§ **Your task**
From the listing that follows, report the number of lines with the word "价格信息" in them, and no other output.

Records shown section start

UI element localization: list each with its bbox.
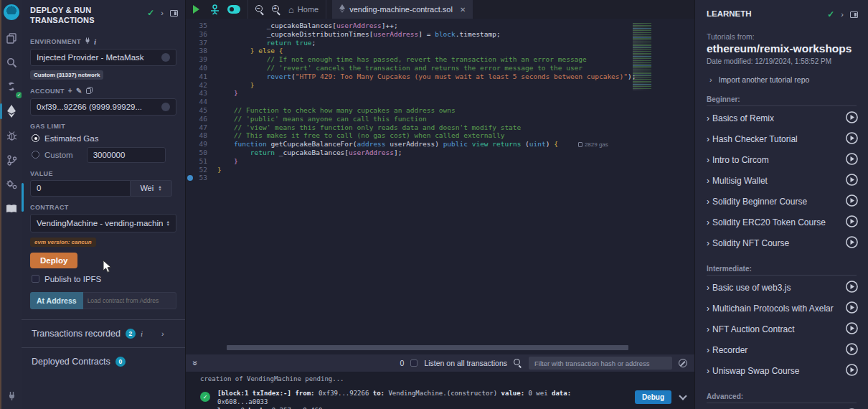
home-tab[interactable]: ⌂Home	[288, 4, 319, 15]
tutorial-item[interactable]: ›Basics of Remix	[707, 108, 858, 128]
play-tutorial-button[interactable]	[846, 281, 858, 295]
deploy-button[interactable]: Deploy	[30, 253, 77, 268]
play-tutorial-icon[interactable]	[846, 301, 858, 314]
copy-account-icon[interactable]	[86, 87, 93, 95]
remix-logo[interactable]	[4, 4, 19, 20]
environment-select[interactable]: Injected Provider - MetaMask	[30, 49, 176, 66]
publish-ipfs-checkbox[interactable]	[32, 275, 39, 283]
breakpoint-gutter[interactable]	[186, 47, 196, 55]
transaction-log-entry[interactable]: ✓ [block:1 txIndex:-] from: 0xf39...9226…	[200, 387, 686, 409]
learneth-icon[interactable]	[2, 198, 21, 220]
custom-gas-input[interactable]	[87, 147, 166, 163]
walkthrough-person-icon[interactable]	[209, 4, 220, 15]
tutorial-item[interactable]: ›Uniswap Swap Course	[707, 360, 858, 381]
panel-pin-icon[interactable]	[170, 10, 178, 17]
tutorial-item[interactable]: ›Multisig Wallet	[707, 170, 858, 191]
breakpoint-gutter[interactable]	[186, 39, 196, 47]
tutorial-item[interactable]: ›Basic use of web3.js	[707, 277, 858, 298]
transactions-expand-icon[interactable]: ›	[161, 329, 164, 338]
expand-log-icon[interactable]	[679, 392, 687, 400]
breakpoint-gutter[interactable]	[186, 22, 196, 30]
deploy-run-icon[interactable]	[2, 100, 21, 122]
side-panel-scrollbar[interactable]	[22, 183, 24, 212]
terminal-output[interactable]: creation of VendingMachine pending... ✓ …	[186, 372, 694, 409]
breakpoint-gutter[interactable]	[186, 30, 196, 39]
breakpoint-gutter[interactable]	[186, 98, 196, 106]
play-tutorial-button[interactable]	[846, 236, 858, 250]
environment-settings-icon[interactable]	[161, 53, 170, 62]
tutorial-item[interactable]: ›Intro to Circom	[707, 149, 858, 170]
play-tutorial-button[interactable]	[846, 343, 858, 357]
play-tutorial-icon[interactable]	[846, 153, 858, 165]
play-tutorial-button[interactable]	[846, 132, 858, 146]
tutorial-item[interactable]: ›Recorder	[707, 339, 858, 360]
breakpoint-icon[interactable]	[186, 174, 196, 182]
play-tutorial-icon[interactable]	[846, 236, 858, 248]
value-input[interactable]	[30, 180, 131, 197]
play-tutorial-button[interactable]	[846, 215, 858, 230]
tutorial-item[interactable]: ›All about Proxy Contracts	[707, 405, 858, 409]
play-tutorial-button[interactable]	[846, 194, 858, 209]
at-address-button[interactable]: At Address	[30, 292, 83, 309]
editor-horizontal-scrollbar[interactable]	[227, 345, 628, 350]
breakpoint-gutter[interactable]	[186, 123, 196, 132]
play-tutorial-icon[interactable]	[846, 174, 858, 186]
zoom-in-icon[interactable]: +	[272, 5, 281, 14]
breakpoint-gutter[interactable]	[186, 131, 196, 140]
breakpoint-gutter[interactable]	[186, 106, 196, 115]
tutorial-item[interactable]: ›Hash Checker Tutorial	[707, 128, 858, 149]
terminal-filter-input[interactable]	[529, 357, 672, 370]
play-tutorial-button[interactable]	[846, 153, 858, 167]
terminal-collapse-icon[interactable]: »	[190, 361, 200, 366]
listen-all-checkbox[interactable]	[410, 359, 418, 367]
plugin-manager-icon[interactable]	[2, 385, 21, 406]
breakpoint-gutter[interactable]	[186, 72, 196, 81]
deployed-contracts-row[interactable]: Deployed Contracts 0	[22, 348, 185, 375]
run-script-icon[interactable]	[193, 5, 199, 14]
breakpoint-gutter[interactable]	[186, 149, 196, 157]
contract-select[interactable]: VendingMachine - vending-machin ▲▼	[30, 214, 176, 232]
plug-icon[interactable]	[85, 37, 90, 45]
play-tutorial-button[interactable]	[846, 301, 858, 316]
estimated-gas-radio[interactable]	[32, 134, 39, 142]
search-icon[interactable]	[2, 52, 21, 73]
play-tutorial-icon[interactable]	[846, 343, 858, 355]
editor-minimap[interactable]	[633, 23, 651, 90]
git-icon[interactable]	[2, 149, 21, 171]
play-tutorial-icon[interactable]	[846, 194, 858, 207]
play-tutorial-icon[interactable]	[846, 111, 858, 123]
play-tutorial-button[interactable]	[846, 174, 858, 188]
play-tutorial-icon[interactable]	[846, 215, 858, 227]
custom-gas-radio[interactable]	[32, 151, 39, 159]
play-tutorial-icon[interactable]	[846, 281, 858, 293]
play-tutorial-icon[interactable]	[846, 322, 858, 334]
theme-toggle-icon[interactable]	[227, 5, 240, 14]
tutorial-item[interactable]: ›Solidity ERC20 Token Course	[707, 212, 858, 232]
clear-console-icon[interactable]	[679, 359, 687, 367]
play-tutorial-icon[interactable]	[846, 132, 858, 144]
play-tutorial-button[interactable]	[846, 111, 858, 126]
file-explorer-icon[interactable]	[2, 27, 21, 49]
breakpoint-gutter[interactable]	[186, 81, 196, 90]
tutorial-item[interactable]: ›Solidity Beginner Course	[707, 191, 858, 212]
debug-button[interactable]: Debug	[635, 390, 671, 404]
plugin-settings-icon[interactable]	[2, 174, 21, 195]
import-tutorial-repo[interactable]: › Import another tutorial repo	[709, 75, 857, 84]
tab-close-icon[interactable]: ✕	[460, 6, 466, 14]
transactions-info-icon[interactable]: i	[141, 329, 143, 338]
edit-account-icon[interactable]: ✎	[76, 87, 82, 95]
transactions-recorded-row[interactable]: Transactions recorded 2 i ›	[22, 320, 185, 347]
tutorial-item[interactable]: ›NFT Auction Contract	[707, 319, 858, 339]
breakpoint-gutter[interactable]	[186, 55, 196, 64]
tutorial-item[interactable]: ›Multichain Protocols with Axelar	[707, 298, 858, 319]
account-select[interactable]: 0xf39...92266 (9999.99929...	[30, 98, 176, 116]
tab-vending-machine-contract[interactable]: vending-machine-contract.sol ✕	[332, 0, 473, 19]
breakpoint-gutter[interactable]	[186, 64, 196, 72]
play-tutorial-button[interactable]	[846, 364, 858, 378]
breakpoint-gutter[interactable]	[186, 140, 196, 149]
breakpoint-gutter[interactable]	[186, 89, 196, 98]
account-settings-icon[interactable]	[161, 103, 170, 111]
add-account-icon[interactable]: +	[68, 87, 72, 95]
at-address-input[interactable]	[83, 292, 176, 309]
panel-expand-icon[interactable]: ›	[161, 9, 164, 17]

Records shown section end
Records shown section start

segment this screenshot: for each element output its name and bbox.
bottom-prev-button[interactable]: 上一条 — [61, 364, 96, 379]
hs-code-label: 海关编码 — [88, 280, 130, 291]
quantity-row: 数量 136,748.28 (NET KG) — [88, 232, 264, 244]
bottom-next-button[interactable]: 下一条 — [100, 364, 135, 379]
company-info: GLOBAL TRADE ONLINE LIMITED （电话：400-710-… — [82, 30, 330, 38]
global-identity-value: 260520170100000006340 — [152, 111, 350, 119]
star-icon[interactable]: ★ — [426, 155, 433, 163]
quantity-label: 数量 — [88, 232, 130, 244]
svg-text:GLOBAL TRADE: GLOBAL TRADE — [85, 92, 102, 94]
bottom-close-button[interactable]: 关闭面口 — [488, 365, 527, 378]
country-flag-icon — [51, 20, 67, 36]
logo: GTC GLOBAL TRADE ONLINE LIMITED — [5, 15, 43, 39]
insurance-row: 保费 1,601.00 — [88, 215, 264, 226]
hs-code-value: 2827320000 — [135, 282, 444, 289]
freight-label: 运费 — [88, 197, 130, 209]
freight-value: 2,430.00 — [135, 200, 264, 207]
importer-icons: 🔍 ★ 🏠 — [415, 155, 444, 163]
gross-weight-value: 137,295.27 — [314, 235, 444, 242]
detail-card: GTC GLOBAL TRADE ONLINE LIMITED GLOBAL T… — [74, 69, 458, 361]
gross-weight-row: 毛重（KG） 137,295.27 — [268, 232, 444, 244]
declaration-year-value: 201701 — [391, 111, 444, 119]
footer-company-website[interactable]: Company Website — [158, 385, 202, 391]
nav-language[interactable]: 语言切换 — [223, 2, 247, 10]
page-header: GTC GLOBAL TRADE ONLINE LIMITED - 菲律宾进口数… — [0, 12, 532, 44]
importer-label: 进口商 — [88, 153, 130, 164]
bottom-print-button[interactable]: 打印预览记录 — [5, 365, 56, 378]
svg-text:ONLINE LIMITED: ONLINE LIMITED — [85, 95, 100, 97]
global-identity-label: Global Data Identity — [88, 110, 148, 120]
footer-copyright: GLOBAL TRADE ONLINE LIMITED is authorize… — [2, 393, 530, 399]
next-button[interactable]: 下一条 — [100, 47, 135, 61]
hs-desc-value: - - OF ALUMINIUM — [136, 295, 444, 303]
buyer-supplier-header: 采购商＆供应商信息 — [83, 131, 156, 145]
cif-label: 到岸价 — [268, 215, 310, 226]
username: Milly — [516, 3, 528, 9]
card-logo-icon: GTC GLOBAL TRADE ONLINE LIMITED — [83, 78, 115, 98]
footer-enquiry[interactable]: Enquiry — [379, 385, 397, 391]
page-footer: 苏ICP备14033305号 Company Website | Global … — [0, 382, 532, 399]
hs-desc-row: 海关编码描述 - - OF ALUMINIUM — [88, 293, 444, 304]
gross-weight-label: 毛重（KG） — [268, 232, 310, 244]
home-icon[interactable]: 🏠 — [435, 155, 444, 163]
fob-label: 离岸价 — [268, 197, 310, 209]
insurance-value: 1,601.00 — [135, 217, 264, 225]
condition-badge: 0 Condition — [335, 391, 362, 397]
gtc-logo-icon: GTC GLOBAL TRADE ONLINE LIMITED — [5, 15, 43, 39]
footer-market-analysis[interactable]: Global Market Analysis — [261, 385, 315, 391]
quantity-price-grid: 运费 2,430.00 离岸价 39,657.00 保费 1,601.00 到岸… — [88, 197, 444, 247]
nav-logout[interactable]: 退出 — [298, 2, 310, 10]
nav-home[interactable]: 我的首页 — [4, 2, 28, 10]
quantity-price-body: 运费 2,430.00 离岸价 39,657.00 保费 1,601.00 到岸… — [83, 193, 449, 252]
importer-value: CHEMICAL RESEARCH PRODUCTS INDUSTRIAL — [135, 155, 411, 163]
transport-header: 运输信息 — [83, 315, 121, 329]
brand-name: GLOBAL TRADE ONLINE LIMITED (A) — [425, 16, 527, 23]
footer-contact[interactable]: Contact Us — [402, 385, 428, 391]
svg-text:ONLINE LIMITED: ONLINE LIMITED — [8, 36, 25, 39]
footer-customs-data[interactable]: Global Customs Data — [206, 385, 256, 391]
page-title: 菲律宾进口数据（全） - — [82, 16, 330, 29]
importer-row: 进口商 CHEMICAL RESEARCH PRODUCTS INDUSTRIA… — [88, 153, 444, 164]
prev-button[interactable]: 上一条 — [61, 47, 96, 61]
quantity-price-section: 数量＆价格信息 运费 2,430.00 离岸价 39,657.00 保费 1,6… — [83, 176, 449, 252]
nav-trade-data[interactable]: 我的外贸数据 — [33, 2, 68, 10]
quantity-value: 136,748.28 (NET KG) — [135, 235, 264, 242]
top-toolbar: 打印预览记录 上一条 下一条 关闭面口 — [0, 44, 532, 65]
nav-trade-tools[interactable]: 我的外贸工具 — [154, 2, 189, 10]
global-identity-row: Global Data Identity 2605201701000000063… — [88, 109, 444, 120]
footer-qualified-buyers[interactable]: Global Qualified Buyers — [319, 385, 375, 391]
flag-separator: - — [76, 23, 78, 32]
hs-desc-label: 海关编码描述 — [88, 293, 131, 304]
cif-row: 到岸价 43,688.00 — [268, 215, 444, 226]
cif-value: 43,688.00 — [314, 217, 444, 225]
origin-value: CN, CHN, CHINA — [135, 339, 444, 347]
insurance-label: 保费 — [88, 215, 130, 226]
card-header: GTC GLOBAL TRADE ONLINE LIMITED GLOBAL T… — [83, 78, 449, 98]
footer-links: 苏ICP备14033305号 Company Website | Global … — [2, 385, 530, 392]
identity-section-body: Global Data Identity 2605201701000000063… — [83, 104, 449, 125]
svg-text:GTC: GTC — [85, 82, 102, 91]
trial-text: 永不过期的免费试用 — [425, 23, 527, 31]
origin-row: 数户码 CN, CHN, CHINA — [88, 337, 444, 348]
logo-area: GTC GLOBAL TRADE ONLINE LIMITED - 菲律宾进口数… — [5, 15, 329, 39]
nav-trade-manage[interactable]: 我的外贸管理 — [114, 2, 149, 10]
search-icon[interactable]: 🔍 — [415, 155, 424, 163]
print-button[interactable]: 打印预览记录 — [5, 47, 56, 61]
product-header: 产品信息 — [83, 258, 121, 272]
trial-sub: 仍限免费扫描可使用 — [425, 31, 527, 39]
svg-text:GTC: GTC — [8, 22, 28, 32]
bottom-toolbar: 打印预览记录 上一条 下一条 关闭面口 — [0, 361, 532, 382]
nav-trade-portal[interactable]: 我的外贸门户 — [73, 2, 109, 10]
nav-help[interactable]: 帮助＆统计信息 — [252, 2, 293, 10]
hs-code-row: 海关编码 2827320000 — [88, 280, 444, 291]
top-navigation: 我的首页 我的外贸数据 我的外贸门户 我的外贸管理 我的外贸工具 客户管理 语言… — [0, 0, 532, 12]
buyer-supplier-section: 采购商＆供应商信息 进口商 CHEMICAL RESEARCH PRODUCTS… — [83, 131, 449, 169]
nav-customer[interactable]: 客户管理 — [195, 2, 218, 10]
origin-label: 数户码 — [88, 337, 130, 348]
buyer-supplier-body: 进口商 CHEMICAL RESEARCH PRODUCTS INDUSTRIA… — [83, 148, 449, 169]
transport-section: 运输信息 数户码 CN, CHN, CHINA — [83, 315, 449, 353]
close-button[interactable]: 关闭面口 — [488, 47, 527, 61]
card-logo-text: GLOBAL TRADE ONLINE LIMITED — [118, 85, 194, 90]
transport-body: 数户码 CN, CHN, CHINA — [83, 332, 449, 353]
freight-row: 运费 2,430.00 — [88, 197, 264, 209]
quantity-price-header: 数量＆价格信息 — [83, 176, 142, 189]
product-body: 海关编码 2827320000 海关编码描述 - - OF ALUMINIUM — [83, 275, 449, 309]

Records shown section end

§ **Exercise result**
2